朝からあげてないんだから、ホントはめちゃくちゃ空腹なのに・・・。

 

「あの~、お腹はすいてないんですけど・・・向こうへいかなけ

ればいけない時間ですか?ムニャムニャ・・・」(母)

「今お金を持ってないんですけどあっちに何かあるんですか」(母)

 

夕方までに何度かこういうやりとりがあって最初は「すいてない」

と言う。

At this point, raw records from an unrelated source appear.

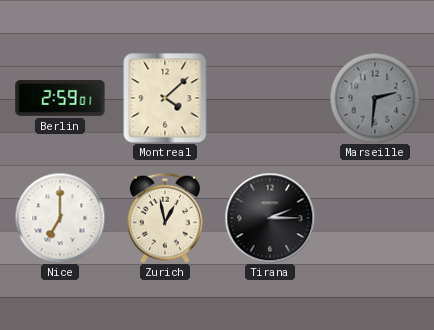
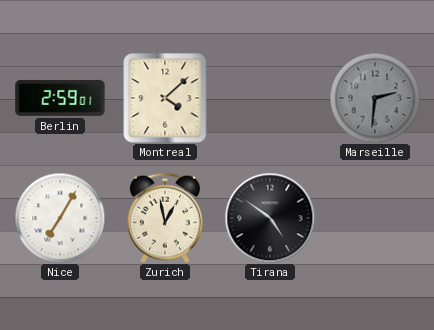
Nice: 7:00 -> 7:05
Tirana: 2:15 -> 4:51
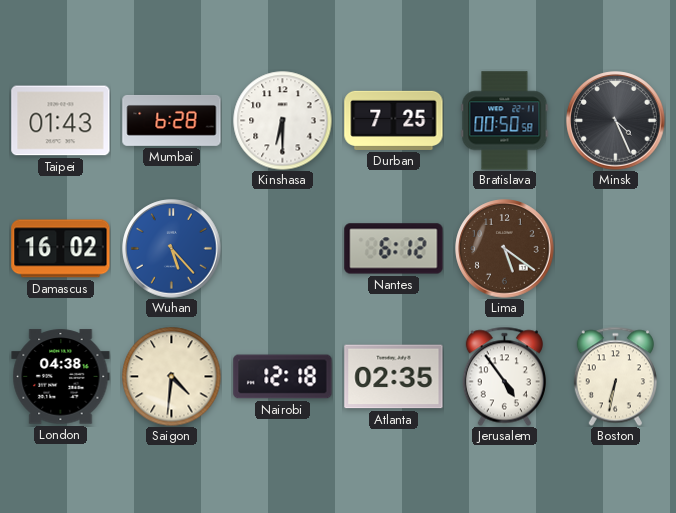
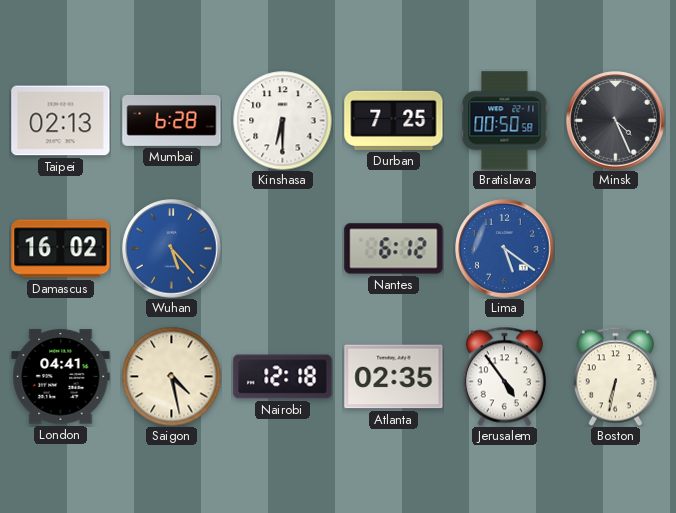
Taipei: 01:43 -> 02:13
Lima dial: brown -> blue
London: 04:38 -> 04:41
Saigon: 4:31 -> 4:28
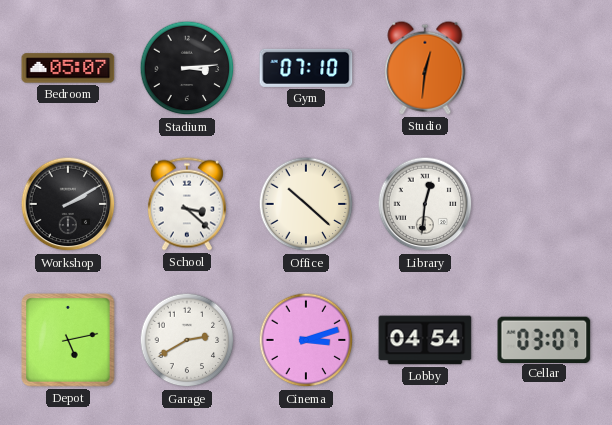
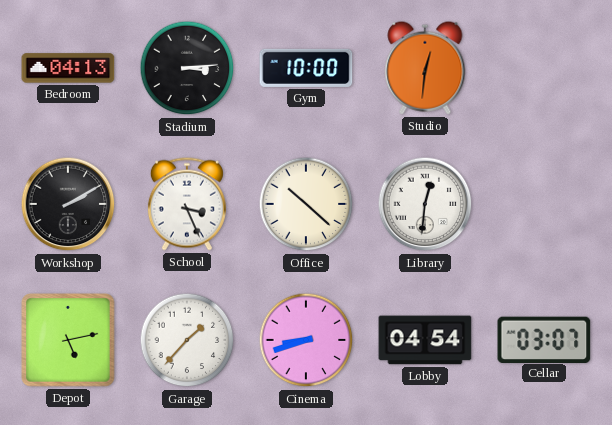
Bedroom: 05:07 -> 04:13
Gym: 07:10 -> 10:00
School: 3:22 -> 3:26
Garage: 2:40 -> 1:37
Cinema: 3:12 -> 8:42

アハハ、損な人だなぁ。

 

こっちも母が「何かほしい」「何か食べたい」「おなかがすいた」

「食べたい」と言うまで知らんぷりする。

 

いつ言うだろうか??

 

「あの~できてたら向こうへ行かなくちゃと思うんですけど」

「え? なんのことですか?」・・・(私)

「もにょもにょもにょ」

「えー?なんて言ってるんですか」

「もにょもにょで、もにょもにょ」

「あはは、わかんねー。おなかが空いてるんですか?」

「いえ」

「食べ物のことではないのですか?」  (私)

「いえ」

「正直に言っていいですよ。お腹が空いてるんだったら持って

きますよ。お腹が空いてるんですか?空いてないんですか?」

「すいてません、でも、今あそこにあるんですか?」

「ありますよ。お腹空いてれば持ってきますけど空いてるんで

すか?」

「すいてないです」

「ああそうですか。すいてないんならあとにしましょうね」

 

「しかし ホントにへそまがりで損してませんか~?」

「お腹はすいてないです」

「はいはい、すいてないのですね」・・・(私)

 

何度かこういうことがあって最後にやっと「お腹がすいてる」

と言った。やっと言えた。

 

ホント、めんどくさい女だ。

母、このあとすごく食べ、しっかり食べて、快食快便。